What comes after postmodernism, in your opinion?
That’s a million dollar question. AI references what we have done and not where we want to go—at least not if you want to have a realistic end result. I think that AI might be the solution. Sometimes we as humans—and the fashion, marketing, and communications industries—are suffocating ourselves because we don’t dare to explore new trends because we are so limited by commercial interests and so on. Even the independent actors out there want to please everybody because that’s the only possible business model. For something new to emerge that will reach a really large audience, maybe AI could be a way forward because as I said previously, AI doesn’t care. The AI doesn’t say what’s right and what’s wrong.
What I think this magazine shows a little bit is that we need to close this chapter of endless repetition. I don’t think that even I had realized how much remake everything just is. It’s just looping, which I discovered when I actually started prompting the AI. I was mindblown to realize that I couldn’t capture the present time, I couldn’t capture fashion. I tried to prompt new designers, I tried to prompt art movements and aesthetics that I think are sort of pushing the boundaries. Because I think sports fashion looks a little bit more futuristic and contemporary I tried to prompt the AI with that, but when it tried to recreate a cool sports brand, it just looked like ’90 sports.

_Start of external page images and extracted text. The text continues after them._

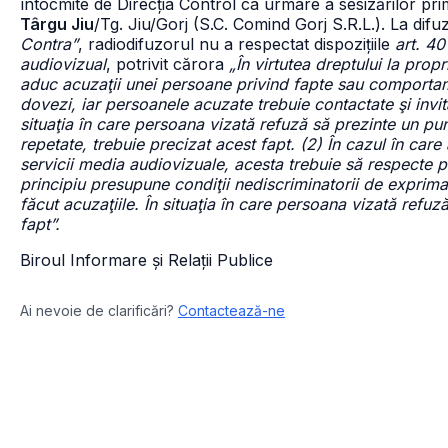
întocmite de Direcția Control ca urmare a sesizărilor prim
Târgu Jiu
/Tg. Jiu/Gorj (S.C. Comind Gorj S.R.L.). La difuz
Contra”
, radiodifuzorul nu a respectat dispozițiile
art. 40 
audiovizual
, potrivit cărora
„În virtutea dreptului la pro
aduc acuzaţii unei persoane privind fapte sau comportame
dovezi, iar persoanele acuzate trebuie contactate şi invit
situaţia în care persoana vizată refuză să prezinte un pun
repetate, trebuie precizat acest fapt. (2) În cazul în care
servicii media audiovizuale, acesta trebuie să respecte pr
principiu presupune condiţii nediscriminatorii de exprima
făcut acuzaţiile. În situaţia în care persoana vizată refu
fapt”.
Biroul Informare și Relații Publice
Ai nevoie de clarificări?
Contactează-ne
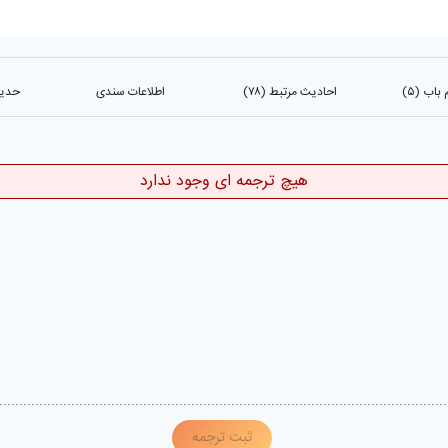
اب (۵)
احادیث مرتبط (۷۸)
اطلاعات سندی
حدیث 
هیچ ترجمه ای وجود ندارد
ثبت ترجمه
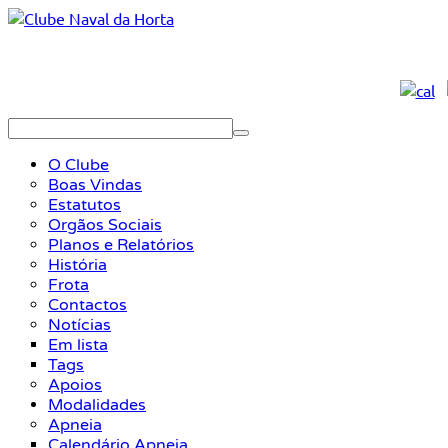
O Clube
Boas Vindas
Estatutos
Orgãos Sociais
Planos e Relatórios
História
Frota
Contactos
Notícias
Em lista
Tags
Apoios
Modalidades
Apneia
Calendário Apneia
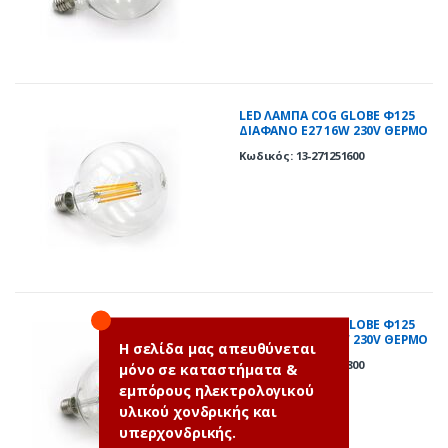
LED ΛΑΜΠΑ COG GLOBE Φ125
ΔΙΑΦΑΝΟ Ε27 16W 230V ΘΕΡΜΟ
2800K
Κωδικός: 13-271251600
LED ΛΑΜΠΑ COG GLOBE Φ125
ΔΙΑΦΑΝΟ Ε27 18W 230V ΘΕΡΜΟ
Η σελίδα μας απευθύνεται
2800K
Κωδικός: 13-271251800
μόνο σε καταστήματα &
εμπόρους ηλεκτρολογικού
υλικού χονδρικής και
υπερχονδρικής.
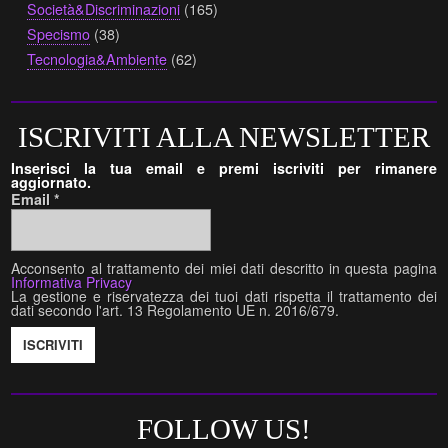
Società&Discriminazioni
(165)
Specismo
(38)
Tecnologia&Ambiente
(62)
ISCRIVITI ALLA NEWSLETTER
Inserisci la tua email e premi iscriviti per rimanere
aggiornato.
Email
*
Acconsento al trattamento dei miei dati descritto in questa pagina
Informativa Privacy
La gestione e riservatezza dei tuoi dati rispetta il trattamento dei
dati secondo l'art. 13 Regolamento UE n. 2016/679.
FOLLOW US!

I do think that we can train the AI into it, and I think we actually will do that. But first we need to come to the conclusion that we need to stop repeating ourselves and look forward. The reason why we have [been looping] since the beginning of 2000s—because this wasn’t the case when I started getting fascinated by marketing and images in the 1990s—relates I think to when the Internet arrived. With Pinterest and image search and blogs and social media—we got stuck in a way. Everyone is doing mood boards, going to a client and presenting a campaign, it’s just like more of something that’s already been done, which is super boring of course.
What’s next?
There’s no going back. That was my thought on the day the photorealistic Midjourney version arrived. I definitely believe that cameras will be around forever, but this is a huge technological step forward. The sooner we try to take control of it, and understand it, and try to shape it and work with it in a way that is positive going forward, I think it will be an amazing tool.